Иван смотрел на Крыса с изумлением, тот взгляд перехватил, и на лице проступило раздражение. Словно его поймали на чем-то предосудительном. Уличили во лжи.
— Что уставился? — Старик вернулся к стулу и сел. — Я чем-то тебя не устраиваю? Этот мир тебя не устраивает? Что?
— Добрый дедушка СигизмундА, — пробормотал Иван. — То есть меня на вокзале вы ожидали специально? Посмотреть-пощупать-оценить? Начальник тутошней службы безопасности, надо полагать?
— Хочешь — полагай.
— Но тогда получается, что это не я вам должен представляться, а вы мне…
— Ага, сейчас. Все брошу…
— Согласно Положению об Инквизиции…
— Можешь засунуть свое Положение… — Старик ощерился, но больше на грызуна похож не был. Напротив Ивана сидел хищник, способный порвать горло любому, вставшему на пути. — Ты не понял — здесь Новый Иерусалим. Здесь проект «Н». Здесь, если хочешь, будущее этого мира…
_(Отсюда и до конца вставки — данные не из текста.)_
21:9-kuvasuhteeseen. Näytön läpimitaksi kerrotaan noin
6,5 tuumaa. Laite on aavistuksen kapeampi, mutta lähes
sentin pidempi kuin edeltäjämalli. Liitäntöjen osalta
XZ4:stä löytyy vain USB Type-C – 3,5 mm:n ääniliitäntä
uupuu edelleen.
— Пуп Земли и центр мироздания, — подхватил Иван, чувствуя, как в желудке зарождается холодный огонь, как всегда перед схваткой. — Не нужно на меня повышать голос и пытаться давить, я от этого зверею. И еще я зверею от того, что мне не говорят всего. Я не знаю, что такое проект «Н». Меня не поставили в известность. И я не понимаю, как я должен получить инструкции от покойного Астуриаса.
— А тебе и не нужно понимать. Не нужно! Тебе даже делать ничего не нужно, просто находиться здесь и присутствовать там, где тебе прикажут.
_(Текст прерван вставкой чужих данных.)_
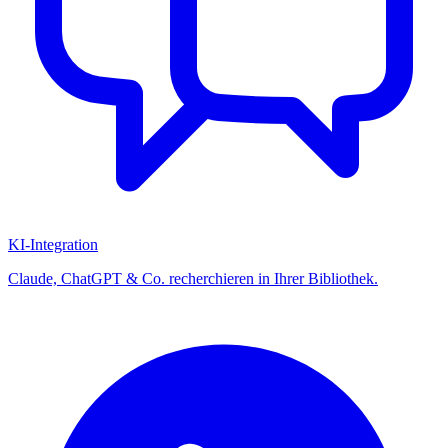
KI-Integration
Claude, ChatGPT & Co. recherchieren in Ihrer Bibliothek.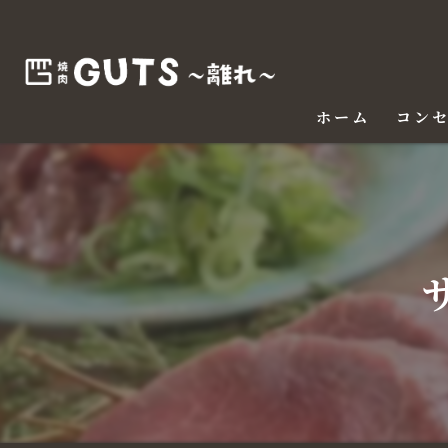
ホーム
コン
— Что вы говорите? — попытался усмехнуться Иван. — То есть Инквизиция вам…
— Инквизиция — нет. Инквизиция тут имеет громадные права. А вот ты лично… — Голос Крыса потек сарказмом: — Ты здесь — никто. Понял? Ты здесь…
Иван встал и молча обошел стол.
Крыс посмотрел на него снизу вверх, пошевелил усиками.
И ударил.
Хороший удар, резкий и точный. Если бы Иван не ожидал чего-нибудь подобного, то стоял бы сейчас, согнувшись самым жалким образом, а бойкий дедушка мог выбирать оставить неосторожного наглеца в такой позе или добить из жалости.
Но Иван удар ждал. Старик просто обязан был поступить именно таким образом. Ломать противника, возомнившего о себе бог весть что, учебники рекомендуют именно в такой последовательности: эмоциональный удар, физический, моральный.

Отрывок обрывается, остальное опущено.